The Strange Reason Red M&M's Vanished For More Than A Decade

When candies that are so ingrained in American culture have unusual hiccups in their past, it can be a little mind-bending to learn about them. And for those who are unaware, M&M's is definitely one of those candies. Most people are used to ripping open their brown M&M's bag to find a mixture of red, orange, yellow, green, blue, and brown candy-coated chocolate drops.

The color distribution in these bags has changed over the years. Back in 1997, when maker Mars shared the percentages, the M&M's breakdown per bag was 10% each of orange, green, and blue; 20% each of red and yellow; and 30% of the brown. About 20 years later in 2008, the blue M&M had taken over the lead, accounting for nearly a quarter of a bag (via SAS).

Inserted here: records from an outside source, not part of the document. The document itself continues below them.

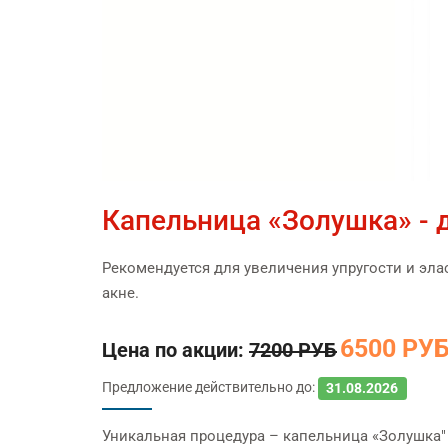
Капельница «Золушка» - д
Рекомендуется для увеличения упругости и эла
акне.
6500 РУ
Цена по акции:
7200 РУБ
Предложение действительно до:
31.08.2026
Уникальная процедура – капельница «Золушка" 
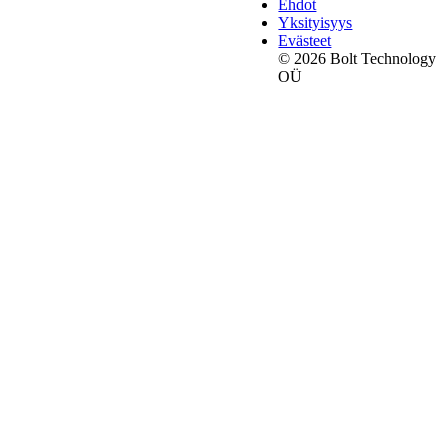
Ehdot
Yksityisyys
Evästeet
© 2026 Bolt Technology
OÜ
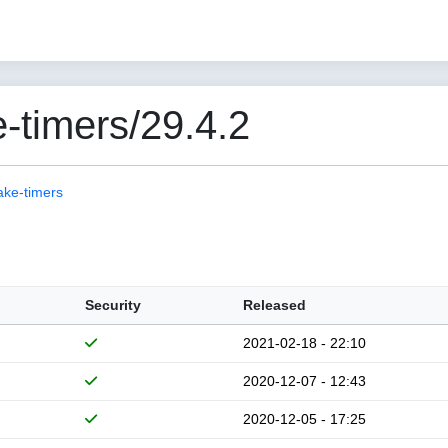
-timers/29.4.2
ake-timers
Security
Released
2021-02-18 - 22:10
2020-12-07 - 12:43
2020-12-05 - 17:25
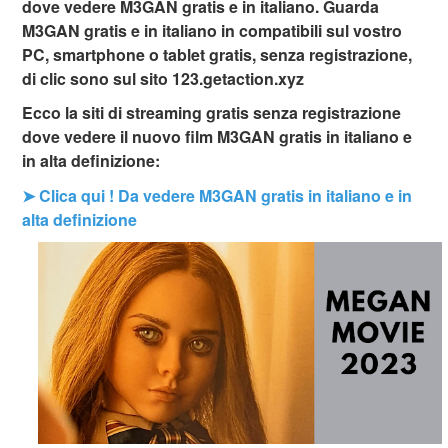
dove vedere M3GAN gratis e in italiano. Guarda
M3GAN gratis e in italiano in compatibili sul vostro
PC, smartphone o tablet gratis, senza registrazione,
di clic sono sul sito 123.getaction.xyz
Ecco la siti di streaming gratis senza registrazione
dove vedere il nuovo film M3GAN gratis in italiano e
in alta definizione:
➤ Clica qui ! Da vedere M3GAN gratis in italiano e in
alta definizione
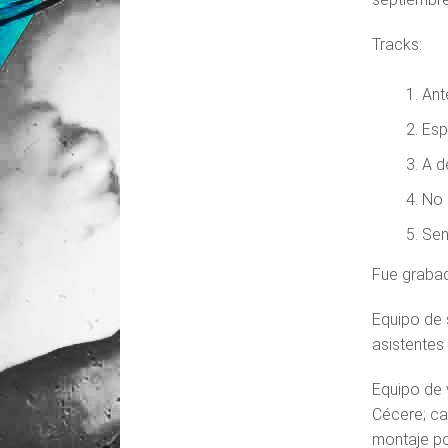
Tracks:
Ante
Esp
A d
No 
Sen
Fue grabad
Equipo de 
asistentes
Equipo de 
Cécere; ca
montaje po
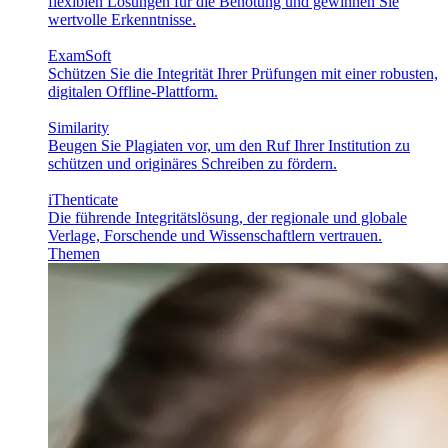
flexiblen Lösungen für die Benotung und gewinnen Sie
wertvolle Erkenntnisse.
ExamSoft
Schützen Sie die Integrität Ihrer Prüfungen mit einer robusten,
digitalen Offline-Plattform.
Similarity
Beugen Sie Plagiaten vor, um den Ruf Ihrer Institution zu
schützen und originäres Schreiben zu fördern.
iThenticate
Die führende Integritätslösung, der regionale und globale
Verlage, Forschende und Wissenschaftlern vertrauen.
Themen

Then, according to statistician Rick Wicklin, as reported by Quartz, the color mixture in 2016-17 saw the green M&M as the most common, though just barely, with all the colors ranging from 13.5% to 19.5%. Note that the red M&M by this count accounted for 15.1% of an M&M bag  right in the middle. However, did you know there was a time when the red M&M couldn't be counted at all.

M&M's have gone through a few color changes throughout the years

Red, orange, yellow, green, blue, and brown is actually far from the original lineup of M&M's colors. Instead of the steadfast rainbow colors you've come to expect, there were actually three changes to the colors over the years — including an end to red M&M's for an extended time. As it turns out, purple M&M's were actually the original color instead of blue in 1941 (via Teen Vogue). Then in 1949, the purple M&M's were changed to a tan color. By 1995, a poll taken by fans determined that blue would replace tan as the new permanent color, and it has certainly stuck in the decades since (per SFGate).

As for red M&M's, Mars actually stopped producing the color between 1976 and 1987, according to Mental Floss. Apparently, the Soviet Union declared that Red Dye No. 2 could pose a health risk to those who consumed it. So, to be safe, the U.S. Food and Drug Administration banned the use of the dye. Note, however, that this should not have affected the red M&M since Mars used a different red dye altogether (Nos. 3 and 40). But, the company chose to err on the side of caution at the time, shelving the red M&M for some 11 years.

Of course, the Soviet Union's claim proved not to be true. Granted, it was during the Cold War (via National Geographic). It'd be comical to think that the "red scare" might have simply been a funny stab at American capitalism at the time. Regardless, those dark years did not include red M&M's in any candy packs: 0%.